Дорога на Тмутаракань - Аксеничев Олег - Страница 4


Изменить размер шрифта:

4

Где бунчук, там поблизости и хан. И точно. На пригорке, поодаль от оставшегося в низине бунчука, стоял вышитый золотыми узорами роскошный шатер, принадлежавший ранее булгарскому купцу, приведенному однажды своей злой судьбой в места, где кочевали дикие половцы. Кости купца давно выбелило солнце, а шатер продолжал служить верой и правдой самозваному хану Гзаку, вождю всех, кто не терпит вождей, объединившему под своей жилистой рукой не только отверженных своими родами-юртами половцев, но и подавшихся в поисках лучшей доли и вольной жизни в степь славян-бродников.
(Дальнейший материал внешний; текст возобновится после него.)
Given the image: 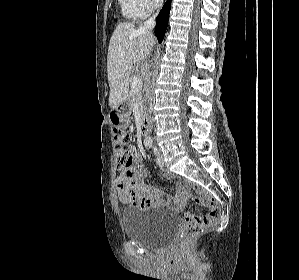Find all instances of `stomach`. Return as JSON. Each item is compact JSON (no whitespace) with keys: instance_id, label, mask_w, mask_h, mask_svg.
I'll return each instance as SVG.
<instances>
[{"instance_id":"1","label":"stomach","mask_w":299,"mask_h":280,"mask_svg":"<svg viewBox=\"0 0 299 280\" xmlns=\"http://www.w3.org/2000/svg\"><path fill=\"white\" fill-rule=\"evenodd\" d=\"M109 122L117 128H125L130 123V107L122 104L111 110L108 114Z\"/></svg>"}]
</instances>
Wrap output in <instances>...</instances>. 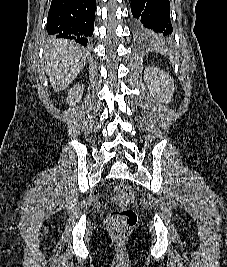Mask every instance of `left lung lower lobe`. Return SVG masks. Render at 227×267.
Returning <instances> with one entry per match:
<instances>
[{"instance_id": "left-lung-lower-lobe-1", "label": "left lung lower lobe", "mask_w": 227, "mask_h": 267, "mask_svg": "<svg viewBox=\"0 0 227 267\" xmlns=\"http://www.w3.org/2000/svg\"><path fill=\"white\" fill-rule=\"evenodd\" d=\"M131 12L139 36L162 37L172 34L169 0H131Z\"/></svg>"}]
</instances>
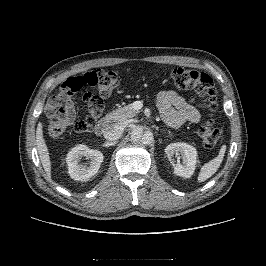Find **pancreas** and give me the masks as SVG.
I'll return each mask as SVG.
<instances>
[{"label":"pancreas","instance_id":"obj_1","mask_svg":"<svg viewBox=\"0 0 266 266\" xmlns=\"http://www.w3.org/2000/svg\"><path fill=\"white\" fill-rule=\"evenodd\" d=\"M136 114H138V111L133 108L132 104H128L127 106L118 108L108 113L105 119L112 122H124L130 118H133L136 116Z\"/></svg>","mask_w":266,"mask_h":266}]
</instances>
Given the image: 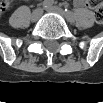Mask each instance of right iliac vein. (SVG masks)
Segmentation results:
<instances>
[{
    "label": "right iliac vein",
    "instance_id": "63e3f726",
    "mask_svg": "<svg viewBox=\"0 0 103 103\" xmlns=\"http://www.w3.org/2000/svg\"><path fill=\"white\" fill-rule=\"evenodd\" d=\"M42 14V9L41 8H37L33 11V13L31 14V20L32 21H37L39 19V17Z\"/></svg>",
    "mask_w": 103,
    "mask_h": 103
}]
</instances>
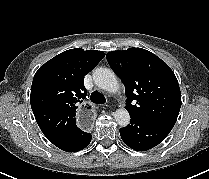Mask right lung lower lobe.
I'll list each match as a JSON object with an SVG mask.
<instances>
[{"instance_id":"1","label":"right lung lower lobe","mask_w":209,"mask_h":179,"mask_svg":"<svg viewBox=\"0 0 209 179\" xmlns=\"http://www.w3.org/2000/svg\"><path fill=\"white\" fill-rule=\"evenodd\" d=\"M92 135L78 127L65 137L53 142L55 146L66 152H77L84 149L91 141Z\"/></svg>"}]
</instances>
Гзак сидел на корточках перед шатром, внимательно следя узкими темными глазами за тем, как слуга чистит боевой кожаный нагрудник, усиленный немного потемневшими от ночной влаги стальными бляхами и украшенный прихотливой арабской вязью, уместной, казалось, в книжной миниатюре, а не на доспехе.
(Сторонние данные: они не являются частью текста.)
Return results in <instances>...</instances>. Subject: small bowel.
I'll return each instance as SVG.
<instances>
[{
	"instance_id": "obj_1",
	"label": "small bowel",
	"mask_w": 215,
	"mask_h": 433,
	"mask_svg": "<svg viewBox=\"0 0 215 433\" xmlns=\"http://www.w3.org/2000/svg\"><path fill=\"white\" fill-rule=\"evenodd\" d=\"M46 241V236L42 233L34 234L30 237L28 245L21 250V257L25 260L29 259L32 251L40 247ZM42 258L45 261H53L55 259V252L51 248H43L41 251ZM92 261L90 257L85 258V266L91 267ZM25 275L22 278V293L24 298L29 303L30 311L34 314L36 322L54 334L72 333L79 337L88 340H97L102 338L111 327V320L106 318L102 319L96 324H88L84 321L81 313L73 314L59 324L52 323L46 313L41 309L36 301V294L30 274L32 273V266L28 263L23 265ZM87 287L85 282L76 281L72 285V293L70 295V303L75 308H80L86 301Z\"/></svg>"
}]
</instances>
– Три осторожнее, – поучал Гзак слугу. – А то смотри, вон уже краска от кожи отстает, так и испортить вещь недолго.

Слуга сопел и тер. Тер, как раньше, не обращая внимания на слова господина. Он еще учить станет, что и как делать! Вещь чувствовать надо, это вам не разбой или погоня, когда воин забывает все. Раз забывает, другой, а там, глядишь, и как самого зовут, не вспомнит…

Внимание хана привлек столб пыли, рассекший линию горизонта.

– Эй, кто-нибудь, посмотрите, что происходит, – сказал Гзак, указывая в ту сторону.

Несколько половцев вскочили на коней и, погоняя их ударами витых плетей, помчались прочь. Но, отъехав от лагеря на два броска копья, они осадили коней, остановившись в ожидании.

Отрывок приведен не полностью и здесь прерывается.